Joseph Miller comments on GPT-4: What we (I) know about it

Joseph Miller 15 Mar 2023 21:08 UTC
2 points
0
In a transformer, the compute cost for context length n grows at O(n^2)^[4], so it’s a 16x increase in compute cost to go from 2000 tokens to 8000, and another 16x increase to go to 32000. To the best of my knowledge, there isn’t much additional cost to a longer context window—the number of parameters to encode more positions is very small for a model this big.
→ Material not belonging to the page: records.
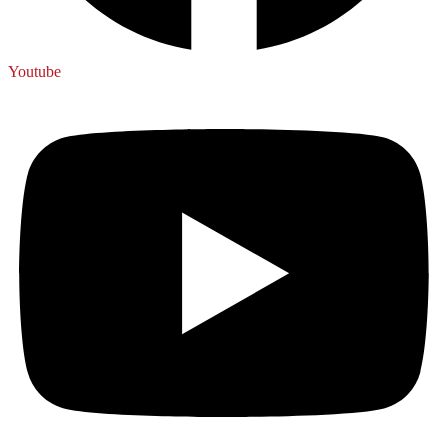
Youtube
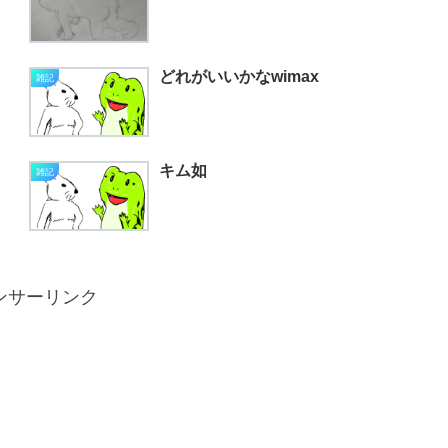
どれがいいかなwimax
雑記
キム如
雑記
ンサーリンク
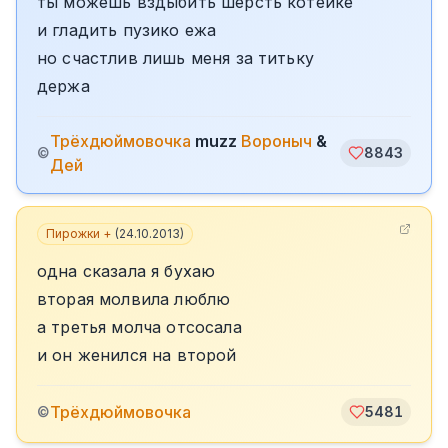
ты можешь вздыбить шерсть котейке
и гладить пузико ежа
но счастлив лишь меня за титьку
держа
️Трёхдюймовочка
muzz
Вороныч
&
©
8843
Дей
Пирожки +
(
24.10.2013
)
одна сказала я бухаю
вторая молвила люблю
а третья молча отсосала
и он женился на второй
️Трёхдюймовочка
©
5481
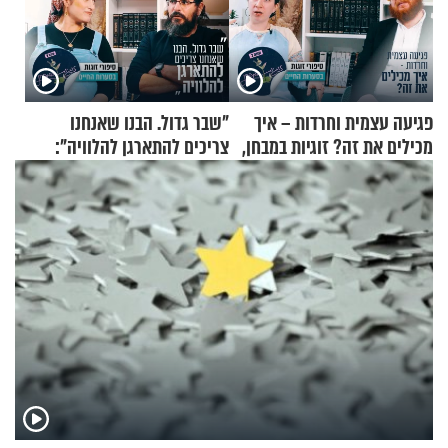
פגיעה עצמית וחרדות – איך
"שבר גדול. הבנו שאנחנו
מכילים את זה? זוגיות במבחן,
צריכים להתארגן להלוויה":
הפעם עם יהודית ואלתר כהן
זוגיות במבחן, הפעם עם מרים
וגד דנינו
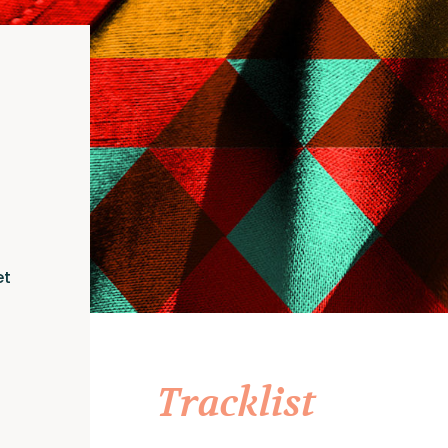
et
Tracklist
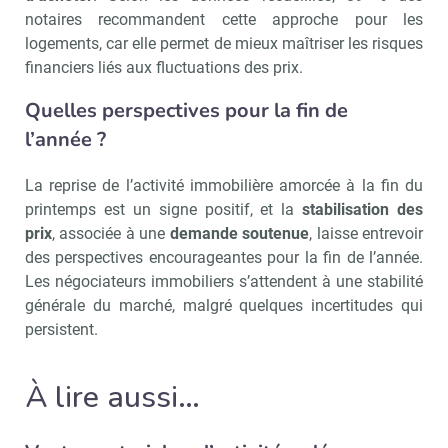
Recevoir Immo Matin
Abonnez-v
notaires recommandent cette approche pour les
logements, car elle permet de mieux maîtriser les risques
financiers liés aux fluctuations des prix.
Quelles perspectives pour la fin de
Valider
l’année ?
Non merci, je reçois déjà
Je déciderai plus
La reprise de l’activité immobilière amorcée à la fin du
!
tard
printemps est un signe positif, et la
stabilisation des
prix
, associée à une
demande soutenue
, laisse entrevoir
des perspectives encourageantes pour la fin de l’année.
Les négociateurs immobiliers s’attendent à une stabilité
générale du marché, malgré quelques incertitudes qui
persistent.
À lire aussi…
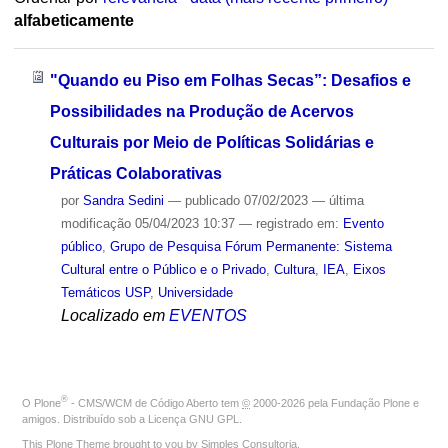
alfabeticamente
"Quando eu Piso em Folhas Secas”: Desafios e
Possibilidades na Produção de Acervos
Culturais por Meio de Políticas Solidárias e
Práticas Colaborativas
por
Sandra Sedini
—
publicado
07/02/2023
—
última
modificação
05/04/2023 10:37
— registrado em:
Evento
público
,
Grupo de Pesquisa Fórum Permanente: Sistema
Cultural entre o Público e o Privado
,
Cultura
,
IEA
,
Eixos
Temáticos USP
,
Universidade
Localizado em
EVENTOS
®
O
Plone
- CMS/WCM de Código Aberto
tem
©
2000-2026 pela
Fundação Plone
e
amigos. Distribuído sob a
Licença GNU GPL
.
This Plone Theme brought to you by
Simples Consultoria
.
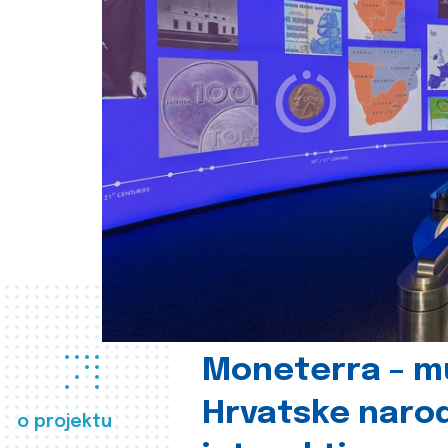
Moneterra – m
Hrvatske naro
o projektu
I do not understand this paragraph, it seems like the first sentence contradicts the second.

Edit: I think I understand. Are you saying there isn’t much additional cost on top of the cost mentioned in the previous sentence because the position encoding is tiny compared to everything else in the model?
- Robert_AIZI 15 Mar 2023 21:15 UTC
  3 points
  0
  Parent
  Yep, exactly as you explain in your edit!
- Lone Pine 16 Mar 2023 9:52 UTC
  2 points
  0
  Parent
  It’s a bit like saying the extra cost of maintenance on a big SUV is small compared to a commodity car. The extra cost of fuel is still big, but the extra cost of maintenance isn’t much.
- dr_s 17 Mar 2023 14:53 UTC
  1 point
  0
  Parent
  It’s ordinary computational complexity reasoning: if a part of your program scales like n^2, and another like n, then for large enough n the former will overtake the latter and pretty much dominate the total cost. That said, as someone pointed out, the specifics matter too. If your total cost was something like n^2+1,000,000,000n, it would take a very big n for the quadratic term to finally make itself felt properly. So depending on the details of the architecture, and how it was scaled up in ways other than just increasing context, the scaling might not actually look very quadratic at all.